It has been a while since this blog has been active. Almost 9 years to be precise. Things are changing. My work has changed and I am no longer working for a big cooperation. And the world around us is changing – with potentially the biggest impact coming from Artificial Intelligence and the possibilities it brings. I recently read the excellent scenario called AI 2027 – and what only a couple of years ago would not have left a lasting impression on me – except maybe calling it “a nice science fiction scenario” – now somehow has hit me differently.
Interesting connections to research in AI today
The reason was not how elaborate it was, how well the research was executed or how immersive the scenario is – even though all of this is for sure the case! What got me thinking deeply was how much it connects to findings in AI that are being published right now. Let me give you some examples that struck me:
- Empathy and AI’s becoming trusted advisors to humans. This is described in great detail in the later stages of the scenario – and is for sure science-fiction, right? Well, what is happening today already is that GPT4.5 passes the turing test better than humans (see source) – as well as a publication being released which is claiming that ChatGPT is more empathetic than humans (see source). This is happening – today.
- How little we know about how our AI’s function. This is one one of the main problems described in the scenario – and if you look at recent research by Anthropic, who have been trying to understand better how their own model works here (with impressive findings), it is amazing how little we know about the inner workings of our AI’s – yet trust them so much on a variety of tasks already today.
- And last but not least: Anthropic’s work on alignment-faking (source). The scenario describes alignment-faking in a lot of detail and you might wonder if this is really a big problem in practice. However – the mentioned research by Anthropic shows it is a problem, as apparently continuous training of a model to “patch” harmful behavior does not necessarily mean the model will stop engaging in the harmful plotting / thoughts – but instead that it just gets better at faking the response that its trainers expect. This is not science fiction, this research is based on experiments carried out in 2024 using Anthropic’s Claude 3 Opus large language model. Once again – today’s research on today’s models.

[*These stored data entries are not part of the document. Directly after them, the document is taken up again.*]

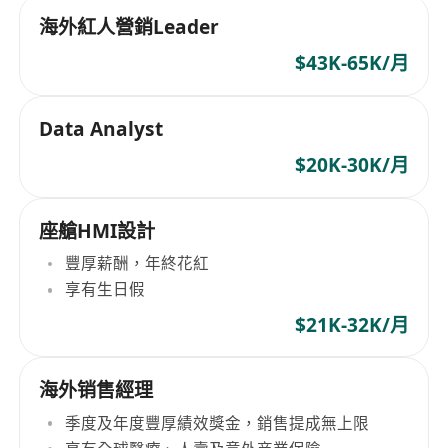
海外紅人營銷Leader
$43K-65K/月
Data Analyst
$20K-30K/月
座艙HMI設計
豐厚薪酬，年終花紅
享有生日假
$21K-32K/月
海外销售經理
季度及年度豐厚績效獎金，銷售提成無上限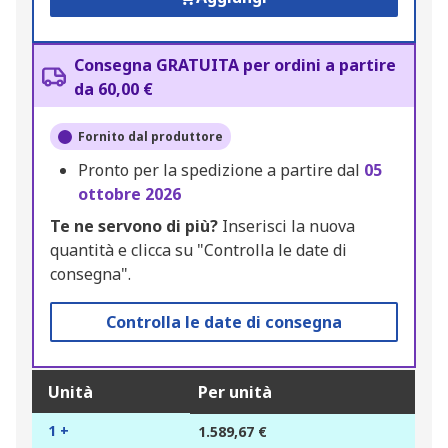
Consegna GRATUITA per ordini a partire
da 60,00 €
Fornito dal produttore
Pronto per la spedizione a partire dal
05
ottobre 2026
Te ne servono di più?
Inserisci la nuova
quantità e clicca su "Controlla le date di
consegna".
Controlla le date di consegna
Unità
Per unità
1 +
1.589,67 €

Interesting connections, aren’t they?
Lots of further questions
At least for me, the scenario also raised a couple of interesting questions worth further exploring. A seasoned AI researcher maybe knows the answers to at least some of them, but I still need to figure them out for myself. Here are some:
- Do OpenAI, Anthropic or Google indeed prioritize creating AI’s that can speed up AI research? Is there any literature that supports this claim? It would make sense, in a way, as it would enhance their lead against the competition. But companies don’t always do what makes most sense in the long term – especially venture-driven ones like OpenAI, whose investors have an expectation to earn their money back. Or Google, who has a stock value and profit expectations around search to fulfill – every single quarter.
- What is the state of alignment-research around AI’s? The field has gotten rather quiet – but I am also not following it enough to notice advances. Geoffrey Hinton (also called “the godfather of AI” by some) in one of his interviews (watch minute 15:00 to 17:00) says that right now, 99% of the resources in AI-companies are spent on making the AI better – while less than 1% of the research goes into alignment. The interview is from 2023 – has this changed since then?
- Apparently, we are in the middle of an AI hype cycle right now if you look at the funding poured into AI-companies. Will this hype be followed by an AI winter again – like it has happened countless times in the past? Or is this cycle different? If yes – how and why? If it is the same and there will be an AI winter coming – what will be the factor limiting AI advances this time?
- There is a lot of talk in the scenario about Artificial General Intelligence (AGI). This is also often mentioned elsewhere. But how exactly is AGI even defined? And how will we know when it has arrived? Are there tests beyond the obvious ones like the mentioned Turing-test – which have mostly been passed by even current models? Indications? Or will it be a case of “we know it when we see it”?
Let me end this by saying that I do NOT believe our world will go the way that is described in the scenario. I am on optimist by nature, so I do believe AI can and will be used to advance mankind, rather than dispose of it. However, it is important to look at the dangers that new technology brings, think about it, do the research – and make sure we remain in control. Thinking about the future is what the scenario is trying to stipulate – and it sure did so for me.